How To Manage Taxonomy Hierarchically

Background

Hierarchical data

Hierarchical data are those in which each term is unique and each term has zero or one parent terms.

Structure of taxonomy

Taxonomy (as a body of literature) is not hierarchical. The “parent” of Echidna (a homonym) varies according to usage, and includes “Muraeninae” (eels) and “Viperidae” (snakes). The “parent” of “Neotoma” has changed with our understanding of evolutionary history, and has at times and according to various authors included “Cricetidae” and “Muridae.”

Structure of Arctos

The core taxonomy structure of Arctos is built to hold all of the above data and anything else which might have been considered “taxonomy” at some point. Arctos taxonomy consists of grouped, sometimes named, sometimes ordered terms.
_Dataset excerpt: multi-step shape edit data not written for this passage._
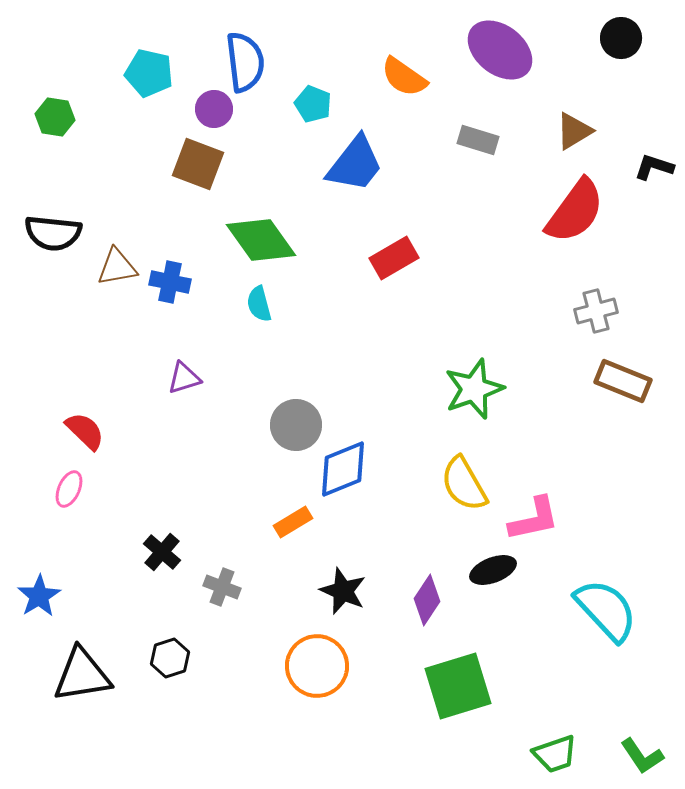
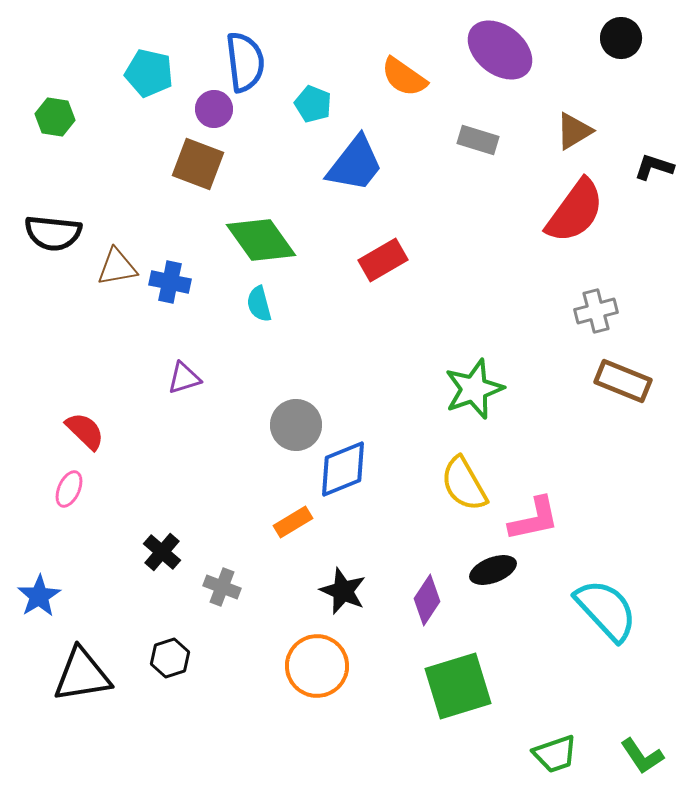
red rectangle at (394, 258): moved 11 px left, 2 px down
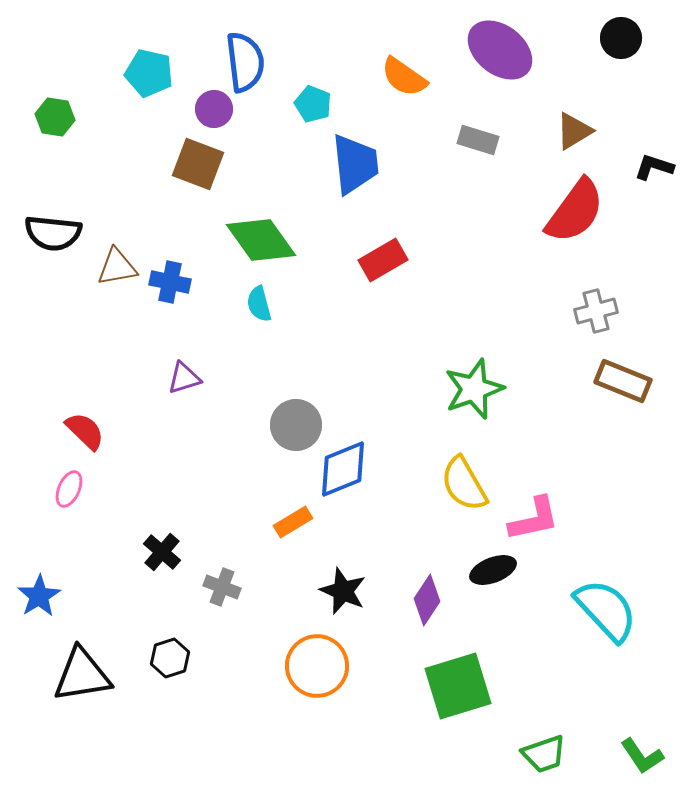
blue trapezoid at (355, 164): rotated 44 degrees counterclockwise
green trapezoid at (555, 754): moved 11 px left
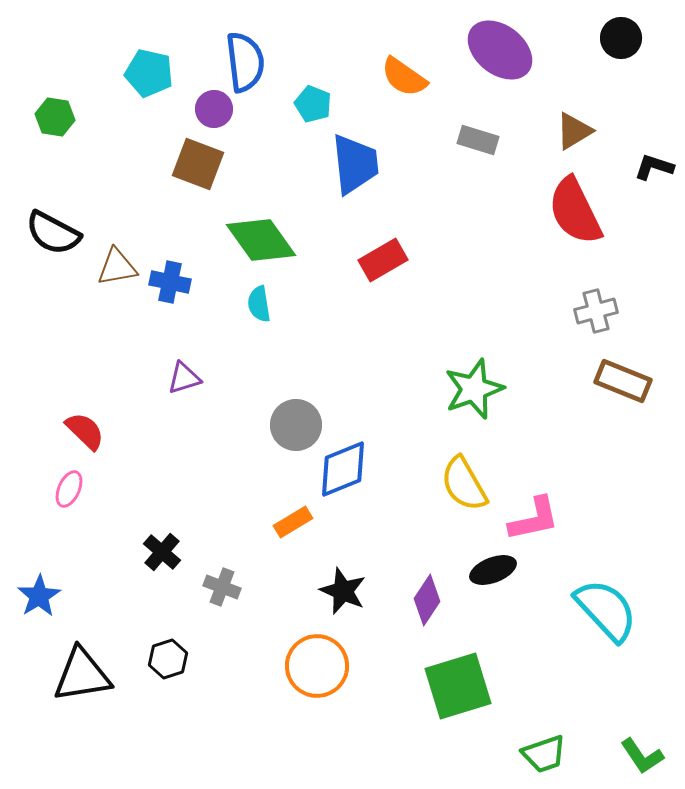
red semicircle at (575, 211): rotated 118 degrees clockwise
black semicircle at (53, 233): rotated 22 degrees clockwise
cyan semicircle at (259, 304): rotated 6 degrees clockwise
black hexagon at (170, 658): moved 2 px left, 1 px down
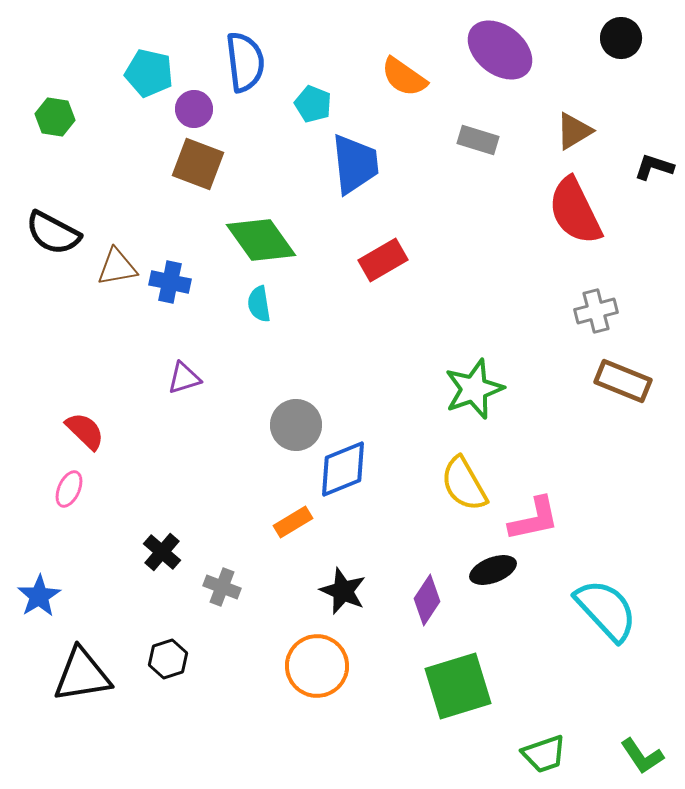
purple circle at (214, 109): moved 20 px left
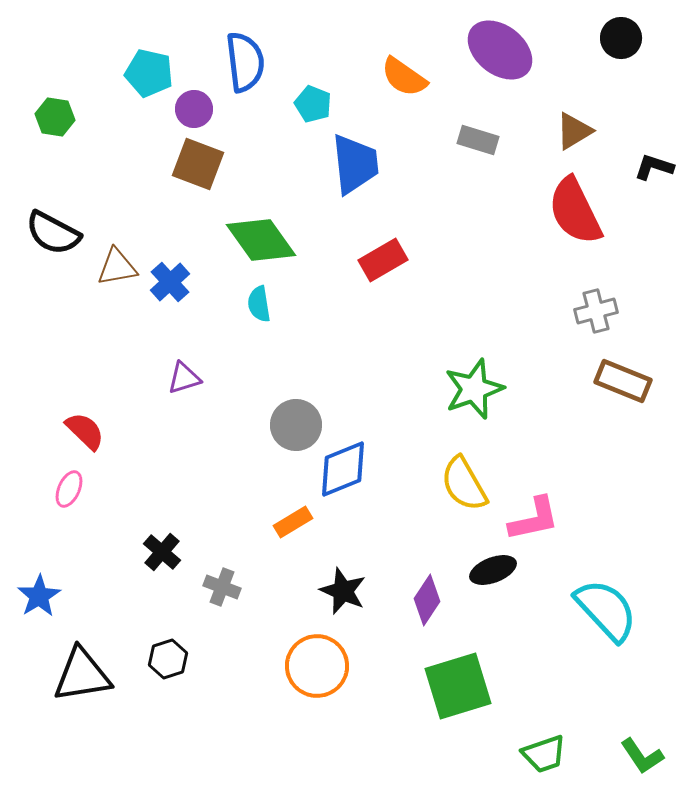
blue cross at (170, 282): rotated 36 degrees clockwise
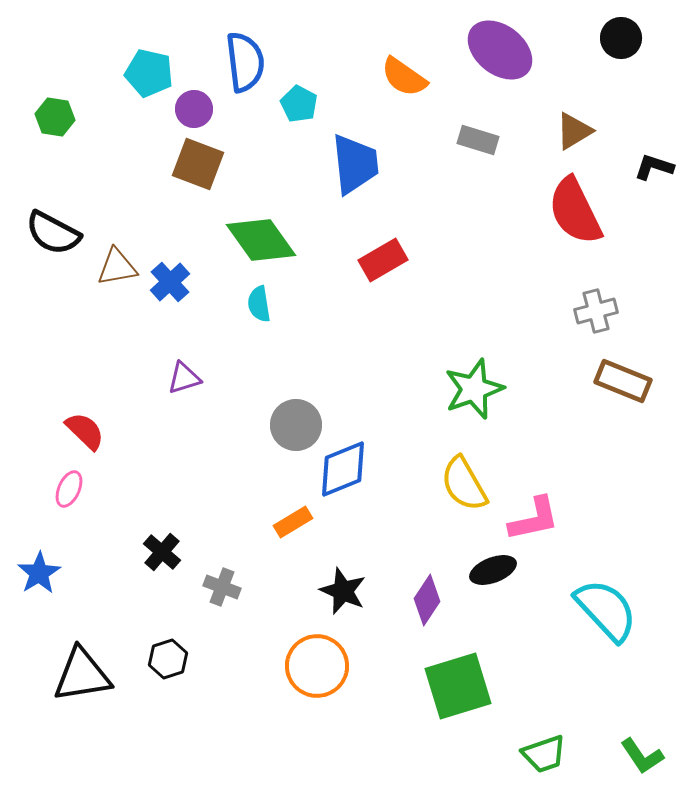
cyan pentagon at (313, 104): moved 14 px left; rotated 6 degrees clockwise
blue star at (39, 596): moved 23 px up
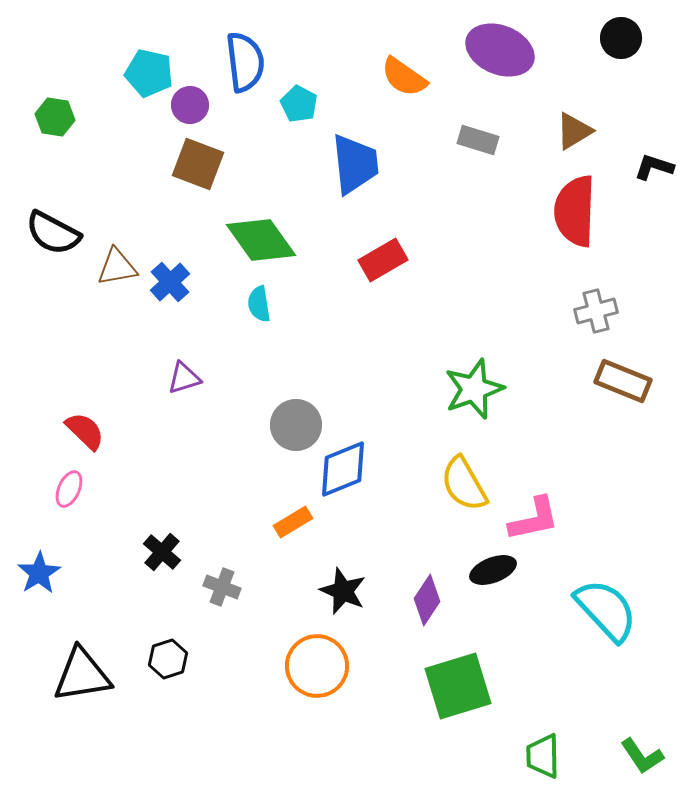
purple ellipse at (500, 50): rotated 16 degrees counterclockwise
purple circle at (194, 109): moved 4 px left, 4 px up
red semicircle at (575, 211): rotated 28 degrees clockwise
green trapezoid at (544, 754): moved 1 px left, 2 px down; rotated 108 degrees clockwise
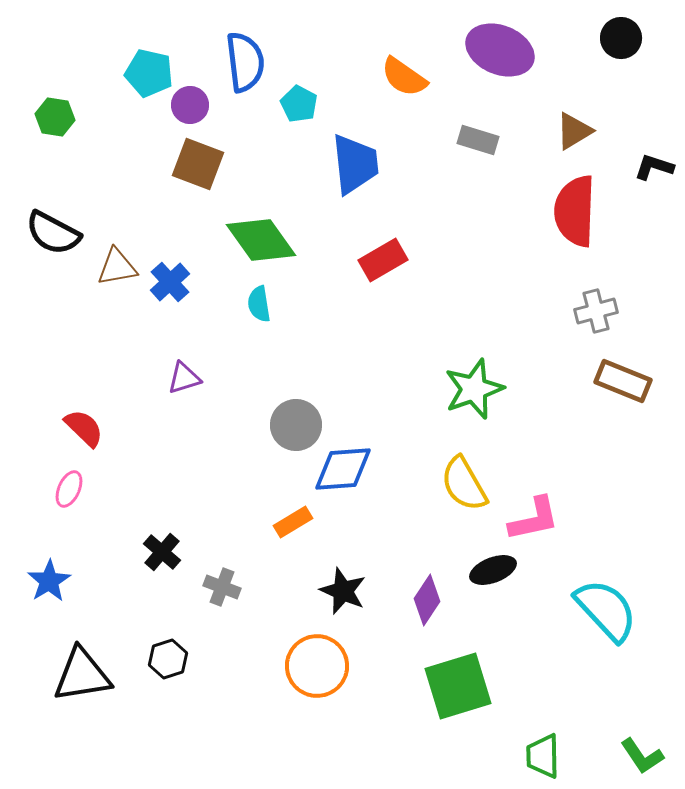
red semicircle at (85, 431): moved 1 px left, 3 px up
blue diamond at (343, 469): rotated 18 degrees clockwise
blue star at (39, 573): moved 10 px right, 8 px down
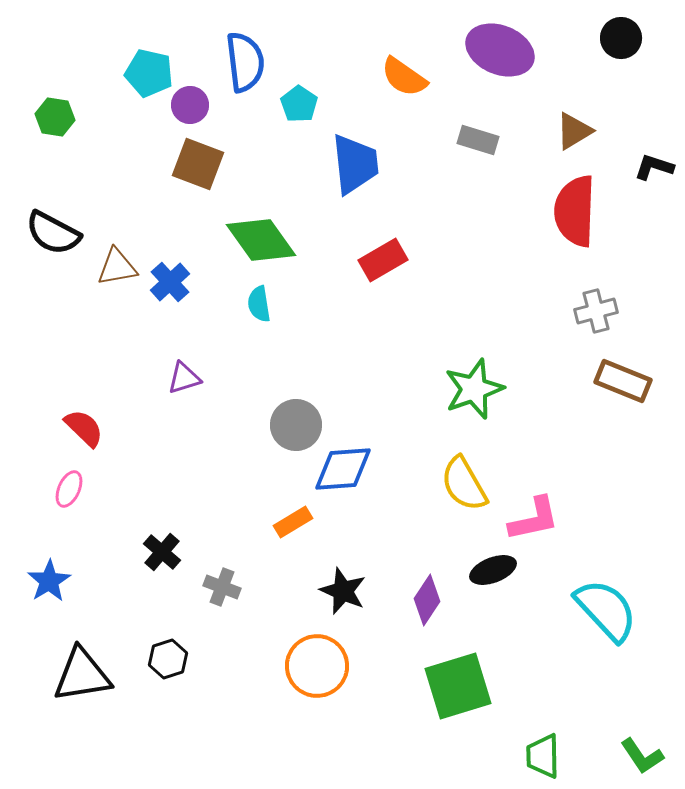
cyan pentagon at (299, 104): rotated 6 degrees clockwise
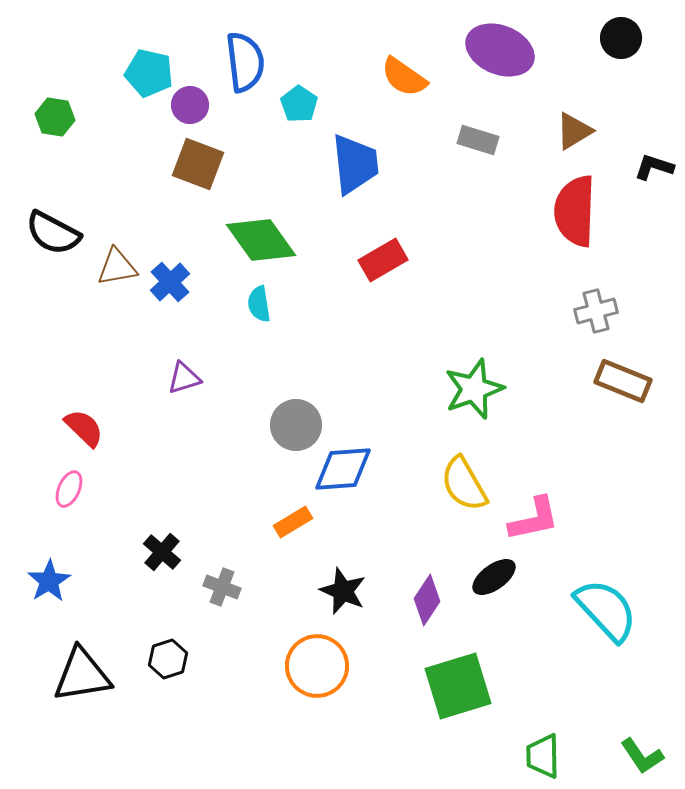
black ellipse at (493, 570): moved 1 px right, 7 px down; rotated 15 degrees counterclockwise
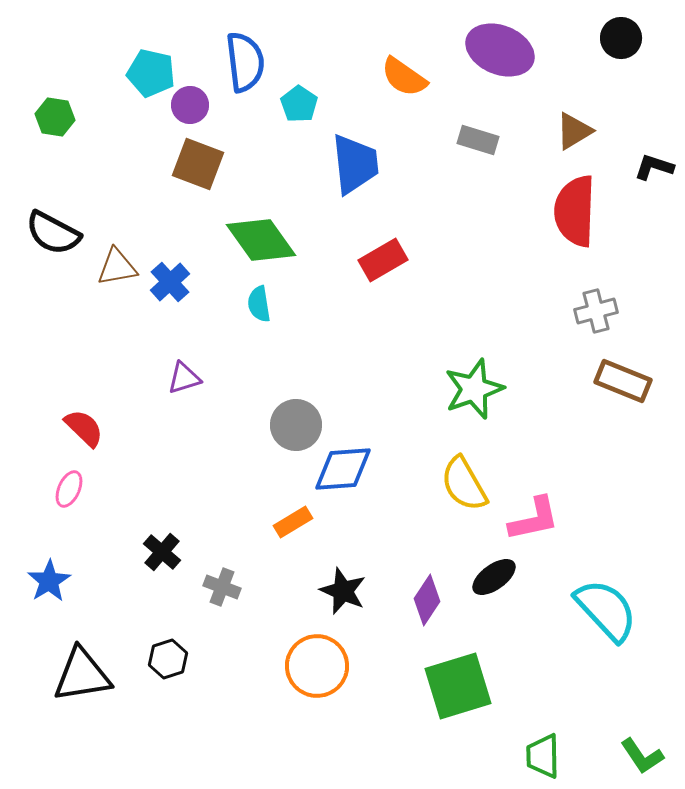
cyan pentagon at (149, 73): moved 2 px right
There is no enforced consistency across or within taxon names; the structure which allows varying taxon concepts also allows inconsistent data (which are programmatically indistinguishable from taxon concept assertions).

Hierarchical data in Arctos

Arctos provides a hierarchical taxonomy management tool suitable for consistently managing large groups of taxa as hierarchical data. Hierarchical data are those in which each term is unique and has zero or one parent terms. That is, the term “Neotoma” can exist precisely one time in a hierarchy. A term can have any number of children (“Neotoma albigua”, “Neotoma cinerea”, etc.), and those terms may have children of their own (“Neotoma albigula albiglua”). “Neotoma” must have zero or one parent terms - “Cricetidae” or “Muridae.” There is no possibility of Neotoma having two parent terms within the same hierarchy.

Finding consistency

Data in Arctos are seldom consistent even at very small scales. For example, the Arctos classifications for Neotoma devia (http://arctos.database.museum/name/Neotoma%20devia):

screen shot 2018-09-14 at 9 33 06 am

and Neotoma devia monstrabilis (http://arctos.database.museum/name/Neotoma%20devia%20monstrabilis):

screen shot 2018-09-14 at 9 33 52 am

diverge at the level of subfamily.

This inconsistency is not possible in hierarchical data, so the import process will attempt reconciliation. This will very likely result in orphaned ranks.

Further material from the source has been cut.